Après un silence gêné, Sin fo lui répondit :

- Nous ne pourrons pas lui cacher la vérité. Nous devons lui dire ce qui est arrivé.

- J'aimerais bien le savoir aussi, dit une voix derrière Sin fo.

 La jeune femme sursauta et se retourna pour se trouver face au visage sombre de Archibald.

- Par tous les dieux Archie tu m’as fait peur ! Est-ce que tu nous suivais ?

- Oui pourquoi, il y a une loi contre ça ? Vous avez écrit une loi contre ça ?

- Écoute Archie, si tu es venus jusqu'ici pour m'agresser...

- Tu as failli m'arracher le bras, et c'est moi qui t’agresse ?

- Arrête Archie, tu te donnes en spectacle, intervint Hank.

 En effet, plusieurs personnes avaient passé leur tête à la fenêtre pour voir ce qui faisait autant de bruit dans la rue.

- Je me fiche de tous ces gens, et de ce qu'ils pensent de moi ou de vous.

- Que veux-tu Archie ? Des excuses ? Écoute, je suis désolée de t’avoir parlé sur ce ton, je n'étais pas tout à fait moi-même, mais je ne m'excuserais pas pour ce que je t’ai dit, parce que tu l’avais mérité. Tu avais dépassé les bornes.

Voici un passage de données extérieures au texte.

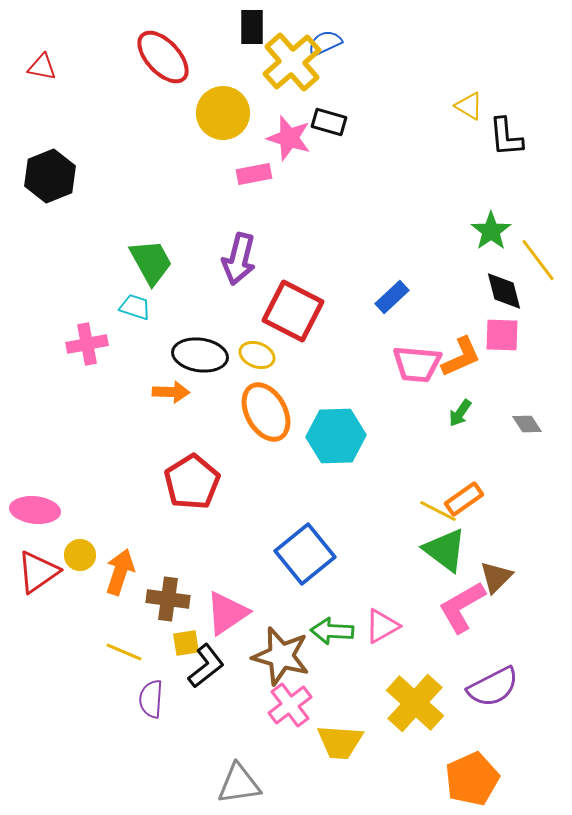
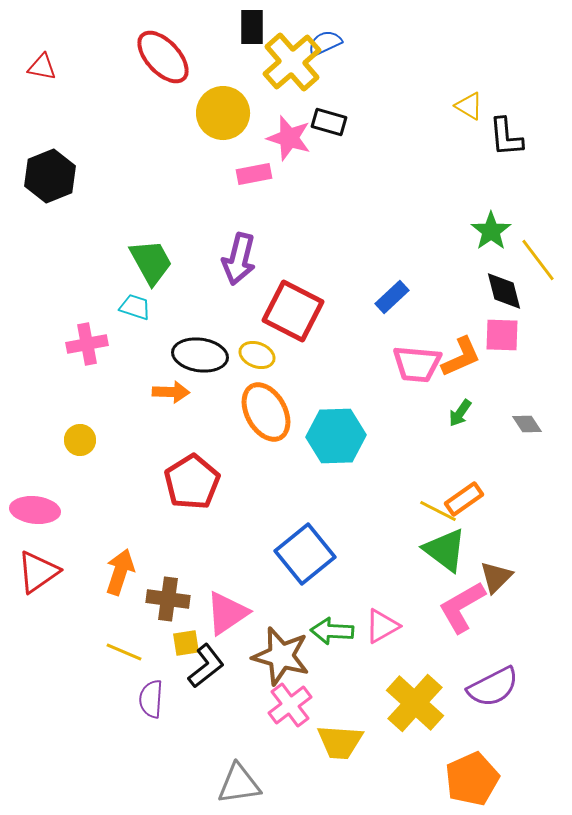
yellow circle at (80, 555): moved 115 px up
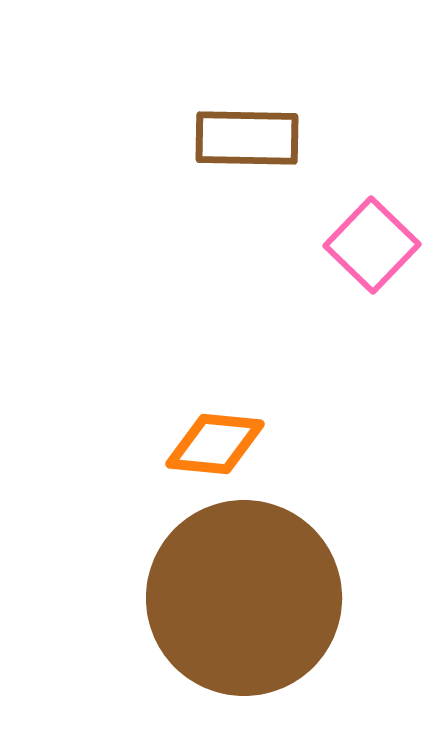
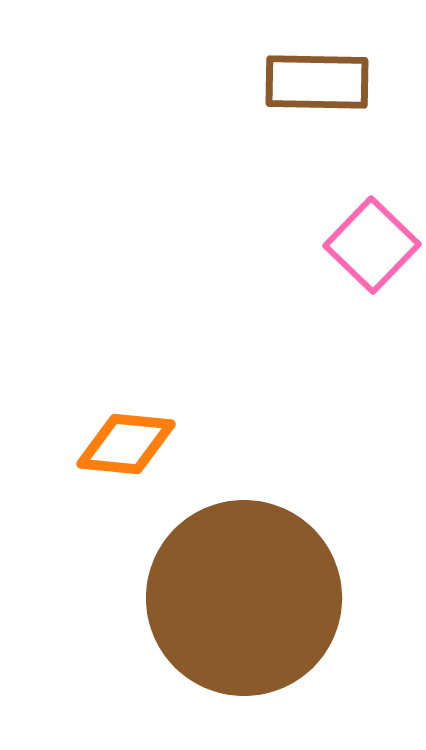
brown rectangle: moved 70 px right, 56 px up
orange diamond: moved 89 px left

 Archibald resta face à eux sans rien dire. Il en voulait toujours à Sin fo et à Hank, mais il devait reconnaître que la jeune femme avait raison. Hank tenta d'apaiser la tension entre eux deux :

- Je sais qu'elle n'a l'air de rien comme ça, mais Tabatha n'est pas si légère qu'on pourrait le croire, et je commence à fatiguer. Viens avec nous Archie, on va se poser et je te raconterais tout.

 Archibald acquiesça et ils reprirent leur route en silence.